From Excuse to Opportunity – Rethinking Regulation in Financial Services

- Nadish Lad, Global Head of Product and Strategic Business at Volante Technologies
- 15.09.2025 10:00 am #FinancialServices #RegTech
Many financial institutions consider regulatory compliance the main obstacle to innovation. And some may argue that this thinking makes sense: rules are complex, oversight is increasing, and non-compliance can carry severe consequences.
But on further investigation, data tells a different story. In fact, research shows that although 39% of financial institutions identify compliance and regulatory change as a top challenge, it still trails behind other barriers such as skills gaps and legacy infrastructure.
So is regulation really the culprit, or is it actually being used as a scapegoat? It’s clear that the real issue isn’t regulation but inherent issues within organisations. Legacy technology, fragmented operations, and slow approvals have created environments where compliance has become cumbersome and unnecessarily complex.
Rules versus processes
Understanding the difference between genuine regulatory requirements, and internal process failures masquerading as compliance issues, is crucial. Real regulatory blockers are specific legal requirements that directly prevent certain business activities. Self-imposed constraints, however, stem from inflexible systems, overly cautious cultures, or poorly designed processes that make compliance far more complicated than it needs to be.
Financial institutions need to audit their operational bottlenecks honestly. When a new product launch gets delayed, ask the hard question: does regulation explicitly forbid it, or does the compliance team simply lack the tools to evaluate it quickly? Most often, it's the latter. By clearly mapping regulatory requirements against internal capabilities, firms can identify where the real problems lie.
The regulation blame game
Compliance has been unfairly identified as an innovation blocker. While it is true that new requirements add workload, compliance has become a catch-all excuse to justify delays in upgrading infrastructure or pursuing new strategies. Blaming regulation often masks a reluctance to confront the scale of change required internally, or a lack of consensus within organisations about how to prioritise investment.
The reality is that well-designed compliance should enable innovation, not block it. Good regulatory processes provide clear boundaries within which firms can operate confidently. When compliance becomes a barrier, it's usually because the underlying infrastructure was never built to handle regulatory requirements efficiently.
Innovation starts with infrastructure
True competitiveness depends less on meeting regulatory deadlines and more on building resilient, adaptable systems. Legacy infrastructure is a far bigger drag on growth than regulation, making even small changes slow and costly. Many banks still run on decades-old systems, with layers of custom code and workarounds. In fact, 72% of financial institutions cite the complexity of core legacy systems as their biggest challenge when modernising payments infrastructure.
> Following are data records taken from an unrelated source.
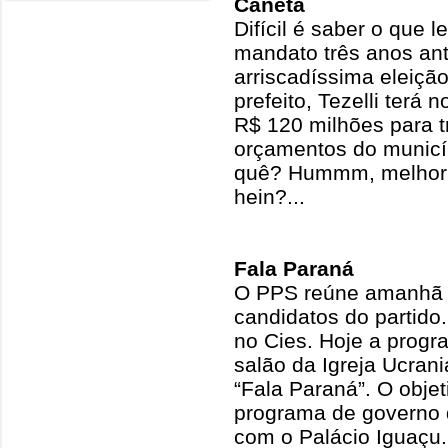
Caneta
Difícil é saber o que l
mandato três anos an
arriscadíssima eleiç
prefeito, Tezelli terá
R$ 120 milhões para tr
orçamentos do municíp
quê? Hummm, melhor 
hein?...
Fala Paraná
O PPS reúne amanhã 
candidatos do partido
no Cies. Hoje a progr
salão da Igreja Ucran
“Fala Paraná”. O objet
programa de governo
com o Palácio Iguaçu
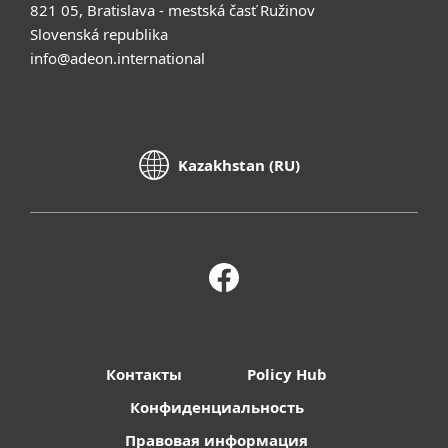
821 05, Bratislava - mestská časť Ružinov
Slovenská republika
info@adeon.international
Kazakhstan (RU)
Контакты
Policy Hub
Конфиденциальность
Правовая информация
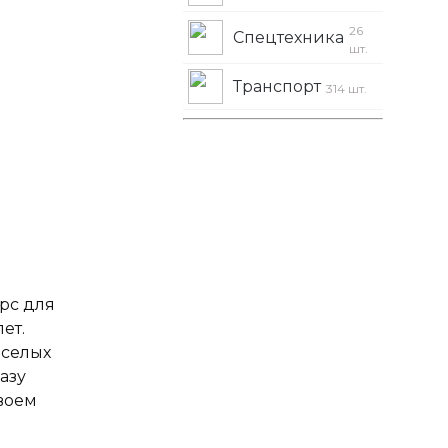
26
Спецтехника
шт.
Транспорт
314 шт.
арс для
лет.
еселых
азу
своем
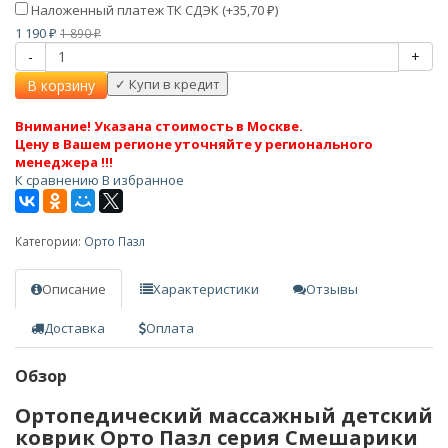
Наложенный платеж ТК СДЭК (+
35,70
)
₽
1 190
1 890
₽
₽
-
+
В корзину
Внимание! Указана стоимость в Москве.
Цену в Вашем регионе уточняйте у регионального
менеджера !!!
К сравнению
В избранное
Категории:
Орто Пазл
Описание
Характеристики
Отзывы
Доставка
Оплата
Обзор
Ортопедический массажный детский
коврик Орто Пазл серия Смешарики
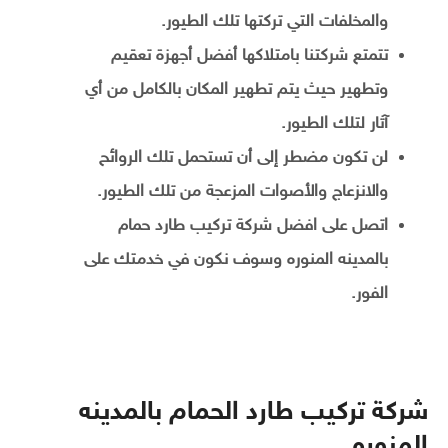
والمخلفات التي تركتها تلك الطيور.
تتمتع شركتنا بامتلاكها أفضل أجهزة تعقيم
وتطهير حيث يتم تطهير المكان بالكامل من أي
آثار لتلك الطيور.
لن تكون مضطر إلى أن تستحمل تلك الروائح
والانزعاج والأصوات المزعجة من تلك الطيور.
اتصل على افضل شركة تركيب طارد حمام
بالمدينه المنوره وسوف نكون في خدمتك على
الفور.
شركة تركيب طارد الحمام بالمدينه
المنوره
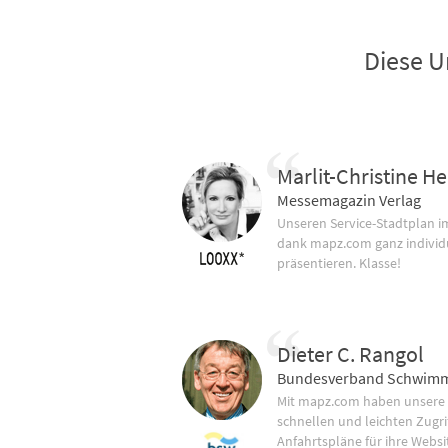
Diese U
Marlit-Christine He
Messemagazin Verlag
Unseren Service-Stadtplan 
dank mapz.com ganz individ
präsentieren. Klasse!
Dieter C. Rangol
Bundesverband Schwimm
Mit mapz.com haben unsere
schnellen und leichten Zugrif
Anfahrtspläne für ihre Websi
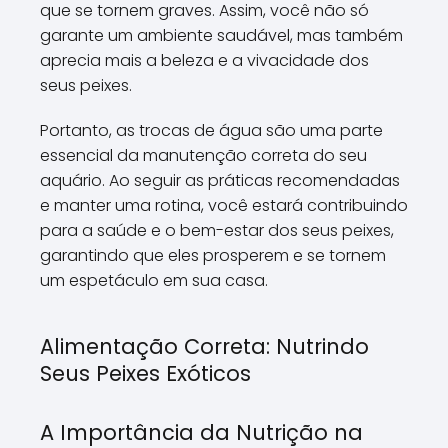
que se tornem graves. Assim, você não só
garante um ambiente saudável, mas também
aprecia mais a beleza e a vivacidade dos
seus peixes.
Portanto, as trocas de água são uma parte
essencial da manutenção correta do seu
aquário. Ao seguir as práticas recomendadas
e manter uma rotina, você estará contribuindo
para a saúde e o bem-estar dos seus peixes,
garantindo que eles prosperem e se tornem
um espetáculo em sua casa.
Alimentação Correta: Nutrindo
Seus Peixes Exóticos
A Importância da Nutrição na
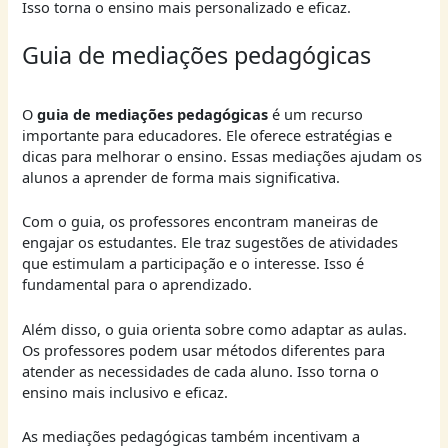
Isso torna o ensino mais personalizado e eficaz.
Guia de mediações pedagógicas
O
guia de mediações pedagógicas
é um recurso
importante para educadores. Ele oferece estratégias e
dicas para melhorar o ensino. Essas mediações ajudam os
alunos a aprender de forma mais significativa.
Com o guia, os professores encontram maneiras de
engajar os estudantes. Ele traz sugestões de atividades
que estimulam a participação e o interesse. Isso é
fundamental para o aprendizado.
Além disso, o guia orienta sobre como adaptar as aulas.
Os professores podem usar métodos diferentes para
atender as necessidades de cada aluno. Isso torna o
ensino mais inclusivo e eficaz.
As mediações pedagógicas também incentivam a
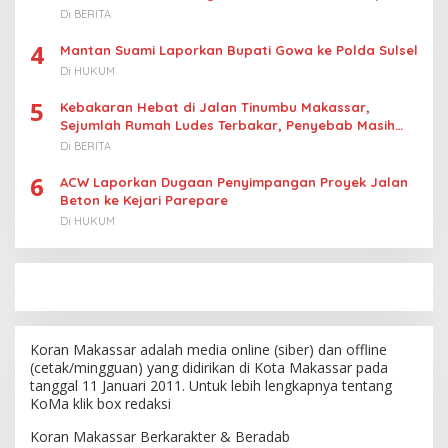
Di BERITA
4
Mantan Suami Laporkan Bupati Gowa ke Polda Sulsel
Di HUKUM
5
Kebakaran Hebat di Jalan Tinumbu Makassar,
Sejumlah Rumah Ludes Terbakar, Penyebab Masih
Diselidiki
Di BERITA
6
ACW Laporkan Dugaan Penyimpangan Proyek Jalan
Beton ke Kejari Parepare
Di HUKUM
Koran Makassar adalah media online (siber) dan offline
(cetak/mingguan) yang didirikan di Kota Makassar pada
tanggal 11 Januari 2011. Untuk lebih lengkapnya tentang
KoMa klik box redaksi
Koran Makassar Berkarakter & Beradab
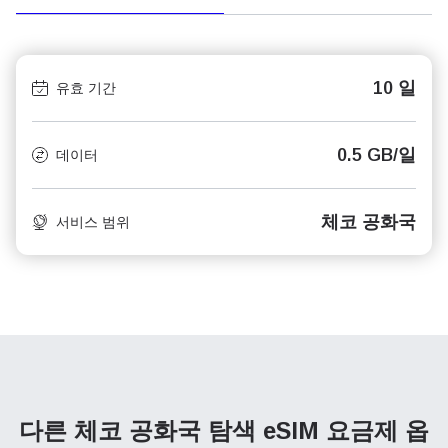
10 일
유효 기간
0.5 GB/일
데이터
체코 공화국
서비스 범위
다른 체코 공화국 탐색
eSIM 요금제 옵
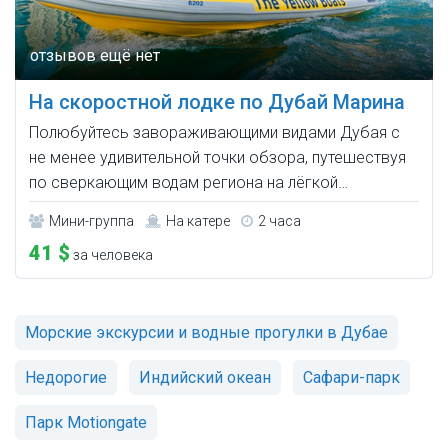
На скоростной лодке по Дубай Марина
Полюбуйтесь завораживающими видами Дубая с
не менее удивительной точки обзора, путешествуя
по сверкающим водам региона на лёгкой…
Мини-группа
На катере
2 часа
41 $
за человека
Морские экскурсии и водные прогулки в Дубае
Недорогие
Индийский океан
Сафари-парк
Парк Motiongate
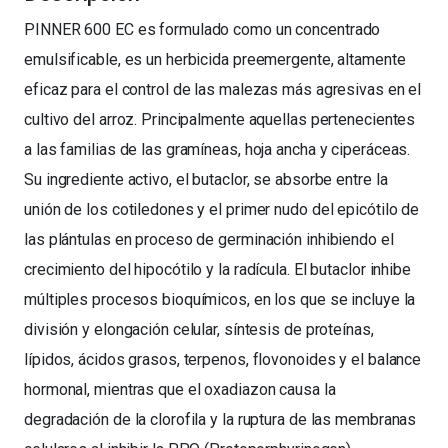
PINNER 600 EC es formulado como un concentrado
emulsificable, es un herbicida preemergente, altamente
eficaz para el control de las malezas más agresivas en el
cultivo del arroz. Principalmente aquellas pertenecientes
a las familias de las gramíneas, hoja ancha y ciperáceas.
Su ingrediente activo, el butaclor, se absorbe entre la
unión de los cotiledones y el primer nudo del epicótilo de
las plántulas en proceso de germinación inhibiendo el
crecimiento del hipocótilo y la radícula. El butaclor inhibe
múltiples procesos bioquímicos, en los que se incluye la
división y elongación celular, síntesis de proteínas,
lípidos, ácidos grasos, terpenos, flovonoides y el balance
hormonal, mientras que el oxadiazon causa la
degradación de la clorofila y la ruptura de las membranas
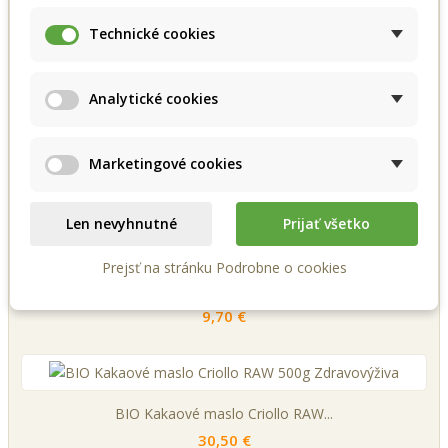
Technické cookies
BIO Konopný olej panenský 250ml...
6,90 €
Analytické cookies
Marketingové cookies
BIO Tekvicový olej panenský...
7,35 €
Len nevyhnutné
Prijať všetko
Prejsť na stránku Podrobne o cookies
BIO Sézamový olej panenský 500ml...
9,70 €
BIO Kakaové maslo Criollo RAW...
30,50 €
This entrenched complexity makes every regulatory update feel heavier than it really is.
By contrast, institutions that invest in modern, cloud-based architectures and real-time data capabilities find themselves more adaptable. The Bank of England’s move to replace the UK’s outdated Faster Payments infrastructure highlights that legacy technology, not regulation, is the real barrier to progress. With flexible foundations, financial institutions can implement regulatory changes through configuration rather than costly bespoke builds. Moreover, these modern systems unlock new possibilities for product development, integration with fintech partners, and improved customer experience.
Making compliance a catalyst
The most forward-looking firms use regulation as a trigger for transformation, not a reason to stall. Each new compliance requirement becomes a business case for better infrastructure, improved processes, and stronger organisational capabilities. Instead of patching old systems to meet new rules, these firms use regulatory deadlines as catalysts for comprehensive upgrades.
This approach requires building flexibility into core systems from the ground up. Technology should be designed to anticipate and accommodate regulatory change, not just react to it. This means choosing modular platforms that can be reconfigured quickly, implementing real-time monitoring and reporting, and treating compliance teams as strategic partners. When regulation drives improvement rather than paralysis, firms find they can meet compliance requirements whilst simultaneously delivering better customer experiences and greater operational efficiency.
Stop blaming, start building
Ultimately, regulation itself isn’t the enemy. A robust approach to compliance not only protects customers but also builds trust and helps maintain an equitable environment.
The fact that regulation exists isn’t the problem; the true issue lies in how financial organisations adhere to it. Continuing to treat regulation as a barrier will only lead to being put at a disadvantage, while competitors steal market share with greater agility and superior tech solutions.
Early investment in forward thinking processes and compliance ready technology will enable firms to view regulatory requirements as a trigger for innovation, and position them with a competitive advantage. Financial services leaders will be those who no longer see regulation as an inhibitor but as a strong foundation for innovation and growth.